ざまぁみろ。っていうか、先に実力行使すると言い出したのはお前だからな。
僕同様ボロ雑巾と化した厚樹をあざ笑いながら、ヨロヨロと起き上がる。
「あんたら、学食で騒いでるんじゃないよ」
「・・・すみません」
カウンターの奥にいたおばちゃんに怒られてしまった
なんで僕が、ってかおばちゃん怖いです。
「んで、ご注文は?」
「あ、えっと。オレンジジュースとミルクティーと、水三つ」
ちなみに水は僕と有紀と美咲の分だ。
厚樹? 知らん。
次回、今度こそ白状!
秋 厚樹:なにがハハッ、じゃコラァッ!?
又二郎:っはっはっは。
厚樹:なぁ、これぶん殴っていいのか? いいよな?
秋:いいと思うよ? ついでに僕も殴るから。とりあえず人の原型無くなるくらいめちゃくちゃにするから。

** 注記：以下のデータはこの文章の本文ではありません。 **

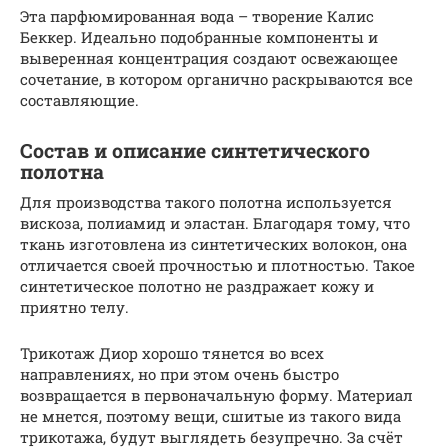
Эта парфюмированная вода – творение Калис
Беккер. Идеально подобранные компоненты и
выверенная концентрация создают освежающее
сочетание, в котором органично раскрываются все
составляющие.
Состав и описание синтетического
полотна
Для производства такого полотна используется
вискоза, полиамид и эластан. Благодаря тому, что
ткань изготовлена из синтетических волокон, она
отличается своей прочностью и плотностью. Такое
синтетическое полотно не раздражает кожу и
приятно телу.
Трикотаж Диор хорошо тянется во всех
направлениях, но при этом очень быстро
возвращается в первоначальную форму. Материал
не мнется, поэтому вещи, сшитые из такого вида
трикотажа, будут выглядеть безупречно. За счёт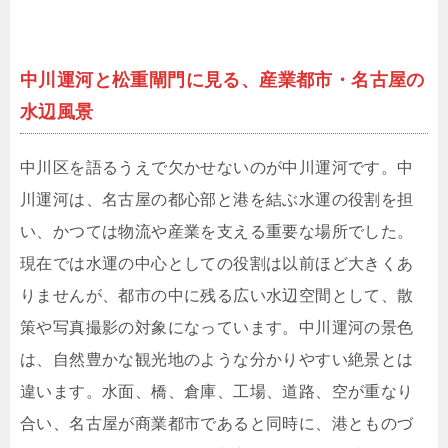
中川運河と松重閘門に見る、産業都市・名古屋の
水辺風景
中川区を語るうえで欠かせないのが中川運河です。中
川運河は、名古屋の都心部と港を結ぶ水運の役割を担
い、かつては物流や産業を支える重要な場所でした。
現在では水運の中心としての役割は以前ほど大きくあ
りませんが、都市の中に残る広い水辺空間として、散
策や写真撮影の対象になっています。中川運河の景色
は、自然豊かな観光地のような分かりやすい絶景とは
違います。水面、橋、倉庫、工場、道路、空が重なり
合い、名古屋が商業都市であると同時に、港とものづ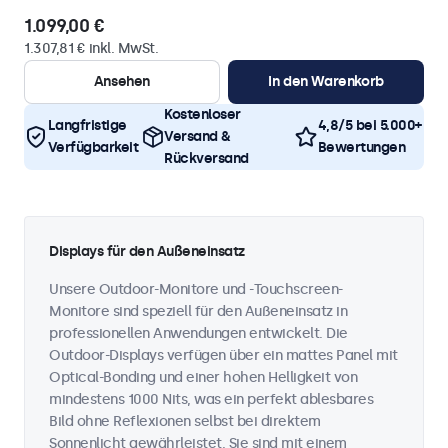
1.099,00 €
1.307,81 € inkl. MwSt.
Ansehen
In den Warenkorb
Kostenloser
Langfristige
4,8/5 bei 5.000+
Versand &
Verfügbarkeit
Bewertungen
Rückversand
Displays für den Außeneinsatz
Unsere Outdoor-Monitore und -Touchscreen-
Monitore sind speziell für den Außeneinsatz in
professionellen Anwendungen entwickelt. Die
Outdoor-Displays verfügen über ein mattes Panel mit
Optical-Bonding und einer hohen Helligkeit von
mindestens 1000 Nits, was ein perfekt ablesbares
Bild ohne Reflexionen selbst bei direktem
Sonnenlicht gewährleistet. Sie sind mit einem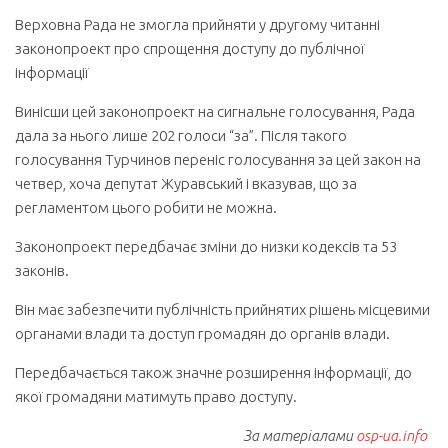
Верховна Рада не змогла прийняти у другому читанні
законопроект про спрощення доступу до публічної
інформації
Винісши цей законопроект на сигнальне голосування, Рада
дала за нього лише 202 голоси “за”. Після такого
голосування Турчинов переніс голосування за цей закон на
четвер, хоча депутат Журавський і вказував, що за
регламентом цього робити не можна.
Законопроект передбачає зміни до низки кодексів та 53
законів.
Він має забезпечити публічність прийнятих рішень місцевими
органами влади та доступ громадян до органів влади.
Передбачається також значне розширення інформації, до
якої громадяни матимуть право доступу.
За матеріалами
osp-ua.info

又二郎:や、やめて!? 怖いよ!? 人の原型無くなるってよくわかんないけどやめてくださいお願いします!!
秋 厚樹:・・・
又二郎:もはや聞く気すら無い!? ま、待って! お待ちください! よく考えてみろ! 俺のおかげでしりとりがまた再会されたんだぞ!? ほら『は』から始まる言葉を考えようぜ!
秋 厚樹:・・・『ハ』ァ?
又二郎:ひぃいいいいいいいいいいいいい!?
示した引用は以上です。